Problem to solve.
Return verbatim the run of lines that opens with the line holding "s of likes or more." and closes with the last line of the records.
Given information: Begin
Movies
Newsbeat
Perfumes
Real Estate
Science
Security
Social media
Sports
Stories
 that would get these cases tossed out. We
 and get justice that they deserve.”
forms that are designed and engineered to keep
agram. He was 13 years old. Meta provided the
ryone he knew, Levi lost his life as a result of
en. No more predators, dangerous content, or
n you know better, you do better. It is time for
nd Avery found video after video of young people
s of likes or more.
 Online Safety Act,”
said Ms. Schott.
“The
Given information: End
Answer box.
s of likes or more.
 Online Safety Act,”
said Ms. Schott.
“The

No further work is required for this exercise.